What Is Pressure Loss?
Airflow resistance in ventilation system is mainly determined by air speed in this system. Resistance grows with speed enhancing. This phenomenon is called pressure loss. Static pressure, produced by a fan, causes air motion in the ventilation system, which has a certain resistance. The higher is the resistance of such a system, the less is the air consumption, moved by the fan. Calculation of friction losses for air in air ducts, as well as resistance of the networking equipment (a filter, muffler, heater, valve, etc.) can be done with help of tables and diagrams, mentioned in the catalogue. One can calculate general pressure drop, having summed the resistance indices of all the elements of a ventilation system.
Recommended air speed in air ducts:
|Type||Air speed, m/s|
|In main air ducts||6,0 - 8,0|
|In side branches||4,0 - 5,0|
|In air distribution ducts||1,5 - 2,0|
|Supply grills at the ceiling||1,0 – 3,0|
|Exhaust grills||1,5 – 3,0|
Determining air speed in air ducts:
V= L / 3600*F (m/s)
where L is air consumption, m3/hour;
F – is area of section, m2
Loss of pressure in the duct system can be reduced due to enlargement of duct section, which provides comparatively equal speed of air in the whole system. At the figure below it is shown how to provide comparatively equal speed of air in the duct system with the minimal loss of pressure.
In systems with big length of ducts and large number of dampers it is reasonable to locate the fan in the middle of the ventilation system. Such a solution has several advantages. On the one hand, pressure losses are reduced, on the other hand, you can use ducts with smaller section.
Example of calculation of ventilation system:
Start the calculation with designing a draft of the system, showing the location of air ducts, dampers, fans and also the length of air duct segments between T-joint, then calculate the air consumption at every segment of the network. Let’s determine pressure losses for segments 1-6, using the graph of pressure losses in round air ducts, let’s determine the necessary diameters of air ducts and pressure losses in them under condition that it is necessary to provide the permissible air speed.
Segment 1: air consumption through this segment will make 220 m3/hour. The diameter of the air duct is 200 mm, speed is 1.95 m/sec., pressure loss is 0.2 Pa/mx15 m=3 Pa (see the diagram of pressure losses for 1 m of extended air duct.
Segment 2: let’s repeat the same calculations and remember that air consumption through this segment will make 220+350=570 m3/hour. The diameter of the air duct is 250 mm, speed is 3.23 m/sec., pressure loss is 0.9 Pa/mx20 m=18 Pa.
Segment 3: air consumption through this segment will make 1070 m3/hour. The diameter of the air duct is 315 mm, speed is 3.82 m/sec., pressure loss is 1.1 Pa/mx20 m=22 Pa.
Segment 4: air discharge through this area will amount 1570 m3/h. Take up air duct diameter 315 mm, speed 5.6 m/s. Pressure loss 2.3 Pa x 20=46 Pa.
Segment 5: air discharge through this area will amount 1570 m3/h, pressure loss 2.3 Pa/m x 1=2.3 Pa.
Segment 6: air discharge through this area will amount 1570 m3/h. Take up air duct diameter 315 mm, speed 5.6 m/s. Pressure loss 2.3 Pa x 10=23 Pa. Total pressure loss in air ducts will amount 114.3 Pa.
When the last area is calculated determine pressure losses in network elements: in the noise damper CP 315/900 (16 Pa) and in the check valve KOM 315 (22 Pa). Further determine pressure loss in pipe bends to the grids (resistance of 4 pipe bends will amount 8 Pa).
Take up ceiling diffusers PF to the unit which resistance will make up 26 Pa according to the diagram.
Now sum all the values of pressure loss for straight areas of air ducts, network elements, pipe bends and grids. Target value is 186.3 Pa.

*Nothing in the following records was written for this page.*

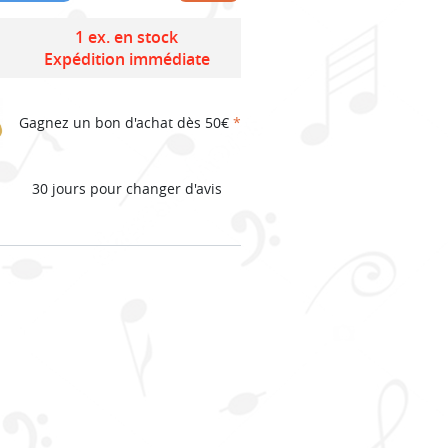
1 ex. en stock
Expédition immédiate
Gagnez un bon d'achat dès 50€
*
30 jours pour changer d'avis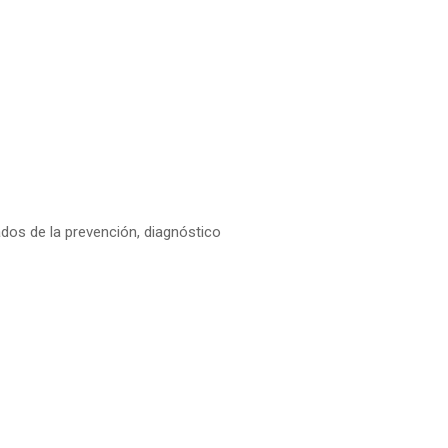
dos de la prevención, diagnóstico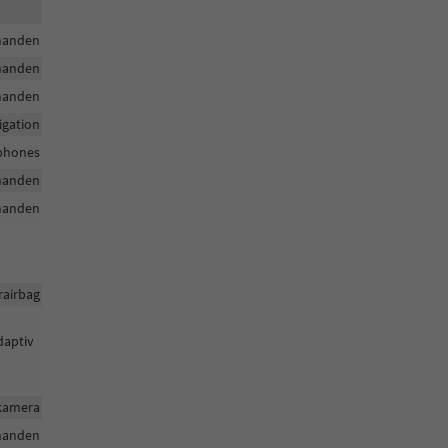
handen
handen
handen
igation
tphones
handen
handen
rairbag
daptiv
rkamera
handen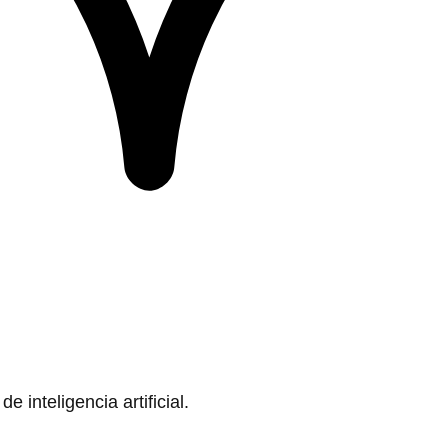
 inteligencia artificial.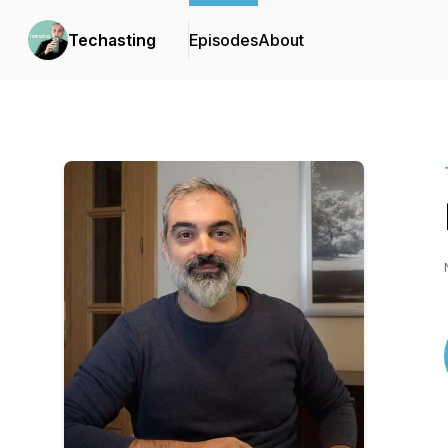
Techasting
Episodes
About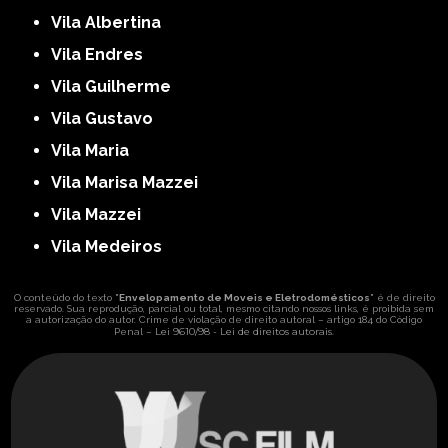
Vila Albertina
Vila Endres
Vila Guilherme
Vila Gustavo
Vila Maria
Vila Marisa Mazzei
Vila Mazzei
Vila Medeiros
O conteúdo do texto "
Envelopamento de Moveis e Eletrodomésticos
" é de direito
reservado. Sua reprodução, parcial ou total, mesmo citando nossos links, é proibida sem
a autorização do autor. Crime de violação de direito autoral – artigo 184 do Código
Lei 9610/98 - Lei de direitos autorais
Penal –
.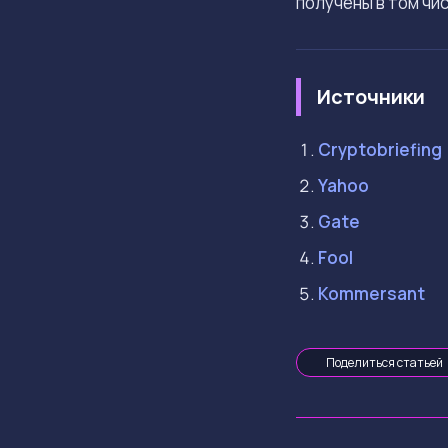
получены в том чи
Источники
Cryptobriefing
Yahoo
Gate
Fool
Kommersant
Поделиться статьей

We calculated the system and determined that we need the fan which excludes 1570 m3/h of the air with network resistance 186.3 Pa. Taking into account the requested for the system operation characteristics VENTS VKMS 315 will suit us.
Diagram of pressure loss for 1 m of extended air ducts.

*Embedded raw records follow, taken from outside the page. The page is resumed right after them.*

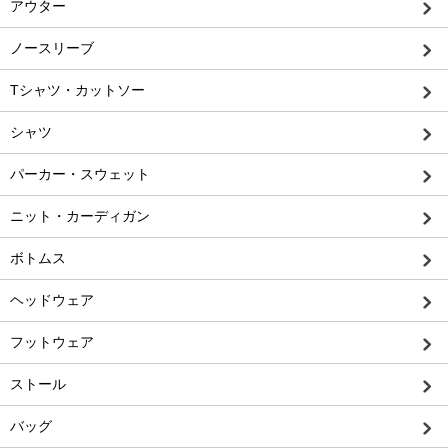
アウター
ノースリーブ
Tシャツ・カットソー
シャツ
パーカー・スウェット
ニット・カーディガン
ボトムス
ヘッドウェア
フットウェア
ストール
バッグ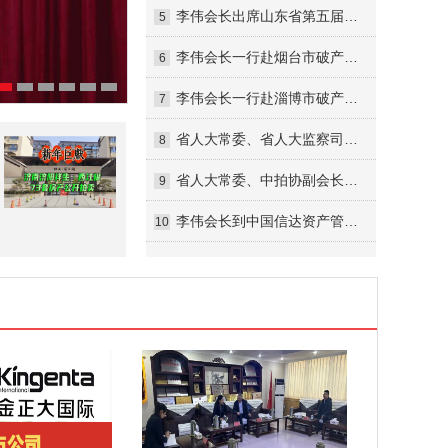
李伟会长出席山东省第五届拍卖师大赛“金诺国拍杯”暨全国拍卖师竞赛山东预选赛活动并讲话
5
李伟会长一行赴烟台市破产管理人协会调研交流
6
李伟会长一行赴淄博市破产管理人协会调研考察
7
省人大常委、省人大监察司法委员会委员李伟一行到省法院调研
8
省人大常委、中拍协副会长、省破产管理人协会副会长李伟一行来济南中院调研指导工作
9
李伟会长到中国信达资产管理公司山东分公司走访调研
10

Diagram enables to determine the value of pressure loss in the pipe bend using the value of bending angle, diameter and air discharge.
Example: Determine pressure loss for pipe bend of 90°C with diameter 250 mm with air discharge of 500 m3/h. For this purpose find crossing of the vertical line that corresponds to our air discharge with slash which characterizes the diameter 250 mm, and on the vertical line in the left for pipe bend in 90°C and find the value of pressure loss which makes up 2 Pa.